── Extracted material ──

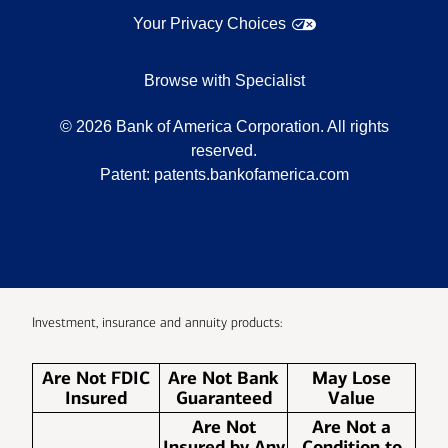
Your Privacy Choices
Browse with Specialist
©
2026
Bank of America Corporation. All rights
reserved.
Patent:
patents.bankofamerica.com
Investment, insurance and annuity products:
Are Not FDIC
Are Not Bank
May Lose
Insured
Guaranteed
Value
Are Not
Are Not a
Insured by Any
Condition to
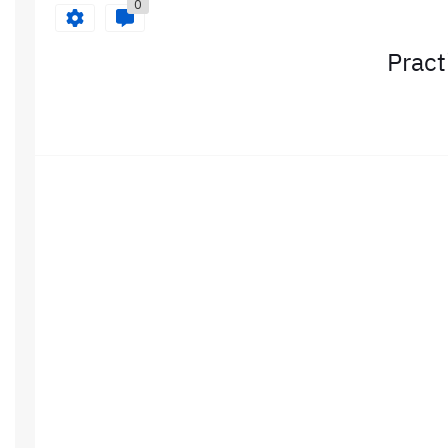
0
Pract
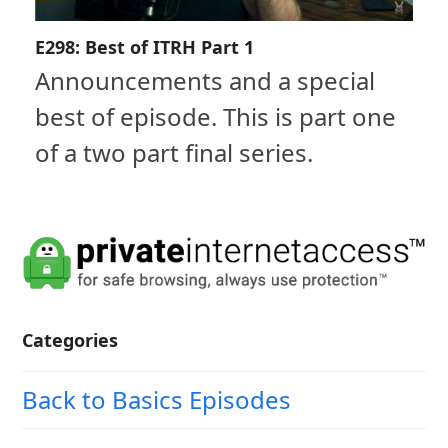
E298: Best of ITRH Part 1
Announcements and a special
best of episode. This is part one
of a two part final series.
Categories
Back to Basics Episodes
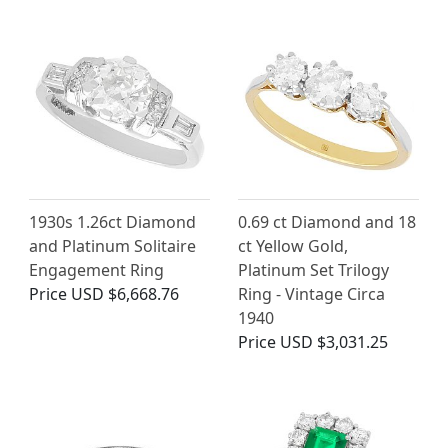
1930s 1.26ct Diamond
0.69 ct Diamond and 18
and Platinum Solitaire
ct Yellow Gold,
Engagement Ring
Platinum Set Trilogy
Price
USD $6,668.76
Ring - Vintage Circa
1940
Price
USD $3,031.25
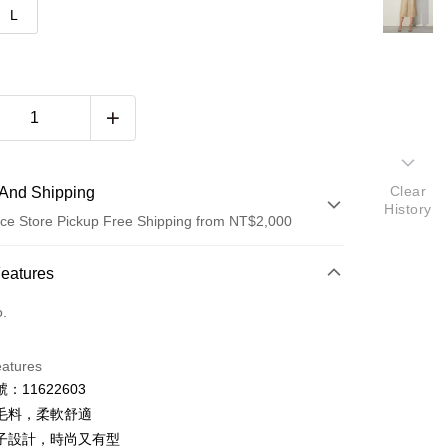
L
Clear
And Shipping
History
ce Store Pickup Free Shipping from NT$2,000
 Method
Features
d (Full Payment)
o.
d Installments
eatures
 3 months
NT$333
/month
21 Banks
：11622603
 6 months
NT$166
/month
21 Banks
Cooperative Bank
First Commercial Bank
毛料，柔軟舒適
n Commercial Bank
Chang Hwa Commercial Bank
 12 months
NT$83
/month
21 Banks
Cooperative Bank
First Commercial Bank
子設計，時尚又有型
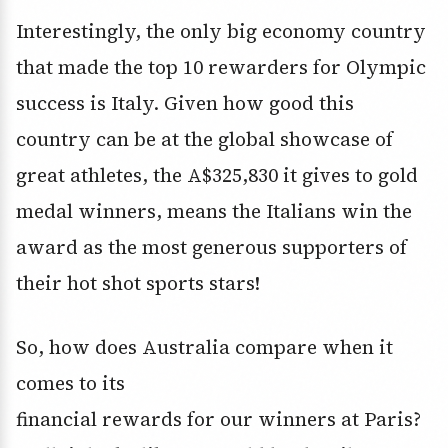
Interestingly, the only big economy country
that made the top 10 rewarders for Olympic
success is Italy. Given how good this
country can be at the global showcase of
great athletes, the A$325,830 it gives to gold
medal winners, means the Italians win the
award as the most generous supporters of
their hot shot sports stars!
So, how does Australia compare when it
comes to its
financial rewards for our winners at Paris?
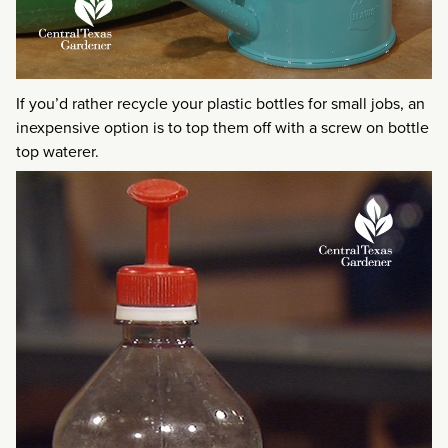
If you’d rather recycle your plastic bottles for small jobs, an
inexpensive option is to top them off with a screw on bottle
top waterer.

───

*What to produce*: From the records above, transcribe only the stretch from the line with "Announcements and a special" through the line with "comes to its", keeping both ends. Omit pictures.

*Answer for the task*:
Announcements and a special
best of episode. This is part one
of a two part final series.
Categories
Back to Basics Episodes
1930s 1.26ct Diamond
0.69 ct Diamond and 18
and Platinum Solitaire
ct Yellow Gold,
Engagement Ring
Platinum Set Trilogy
Price
USD $6,668.76
Ring - Vintage Circa
1940
Price
USD $3,031.25
L
Clear
And Shipping
History
ce Store Pickup Free Shipping from NT$2,000
 Method
Features
d (Full Payment)
o.
d Installments
eatures
 3 months
NT$333
/month
21 Banks
：11622603
 6 months
NT$166
/month
21 Banks
Cooperative Bank
First Commercial Bank
毛料，柔軟舒適
n Commercial Bank
Chang Hwa Commercial Bank
 12 months
NT$83
/month
21 Banks
Cooperative Bank
First Commercial Bank
子設計，時尚又有型
Interestingly, the only big economy country
that made the top 10 rewarders for Olympic
success is Italy. Given how good this
country can be at the global showcase of
great athletes, the A$325,830 it gives to gold
medal winners, means the Italians win the
award as the most generous supporters of
their hot shot sports stars!
So, how does Australia compare when it
comes to its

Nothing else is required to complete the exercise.